** To do **
Please go line by line and repeat the data below exactly, with no images.

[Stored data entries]
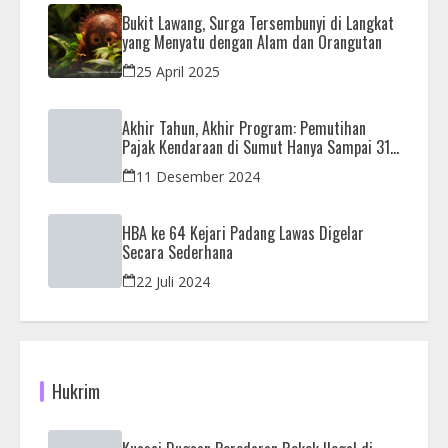
Bukit Lawang, Surga Tersembunyi di Langkat
yang Menyatu dengan Alam dan Orangutan
25 April 2025
Akhir Tahun, Akhir Program: Pemutihan
Pajak Kendaraan di Sumut Hanya Sampai 31
Desember
11 Desember 2024
HBA ke 64 Kejari Padang Lawas Digelar
Secara Sederhana
22 Juli 2024
Hukrim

** Expected output **
Bukit Lawang, Surga Tersembunyi di Langkat
yang Menyatu dengan Alam dan Orangutan
25 April 2025
Akhir Tahun, Akhir Program: Pemutihan
Pajak Kendaraan di Sumut Hanya Sampai 31
Desember
11 Desember 2024
HBA ke 64 Kejari Padang Lawas Digelar
Secara Sederhana
22 Juli 2024
Hukrim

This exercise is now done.